What a fucking shambles.
The universal language is not English, fools. It is MATH. Which I doubt any of you know beyond adding like fractions and borrowing from tens, so much for using the time not spent learning languages wisely. You also don't learn much geography, as it is know Anglos suck at that too. History is not a forte either... so now that I think of it, do you guys actually learn anything in school? :(
I have never met a more rabid gang of over-egoes, I mean to be proud of being dummer and dimmer than the rest of the world, only the Anglos.
@ 51 qué pasa loca, ¿en pedo otra vez?
@ 53 Watch out, use gloves!
Sure... why would you need any foreign books? Better just read the mindfurked nonsense that they print in Argentina where 1+1=KFC is glorious.
I don't know why you think British people are upset about this, we're not. Were just laughing at your Nazi state and it's clearly Goebellian controls on people's minds.
Plenty more laughs where this one came from.

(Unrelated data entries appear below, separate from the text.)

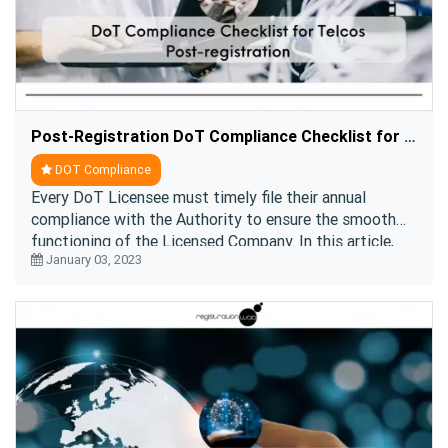
Post-Registration DoT Compliance Checklist for Telecom Companies
DOT Compliance
Every DoT Licensee must timely file their annual
compliance with the Authority to ensure the smooth
functioning of the Licensed Company. In this article,
January 03, 2023
we have briefed you about the DOT compliance r ....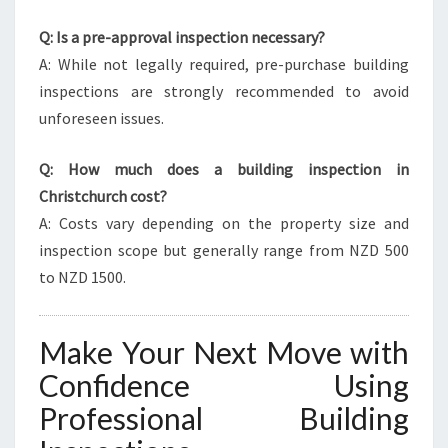
Q: Is a pre-approval inspection necessary?
A: While not legally required, pre-purchase building
inspections are strongly recommended to avoid
unforeseen issues.
Q: How much does a building inspection in
Christchurch cost?
A: Costs vary depending on the property size and
inspection scope but generally range from NZD 500
to NZD 1500.
Make Your Next Move with
Confidence Using
Professional Building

I thought that the whole world loved your country and agreed with you over everything you did ?
Suits us fine.
1. Dishonesty: just go compare the respective positions of the UK and Argentina in the Transparecy International index;
2. Cheating: remember the hand of God?
3. Backstabbing: who bleats on about latin American solidarity, then causes real problems to countries like Uruguay and Paraguay by imposing protectionist trade restrictions which make a mockery of what Mercosur is meant to stand for?
4. Genocidal: remember the fate of the Mapuche Indians at the hands of your national hero Genaral Roca?
5. Fools: which country has repeatedly elected rabble rousing Peronist politicians who without fail lead the country up a blind alley?
6. Innocent: which country illegally invaded a small, peaceful and virtually undefended community, without any provocation, in 1982?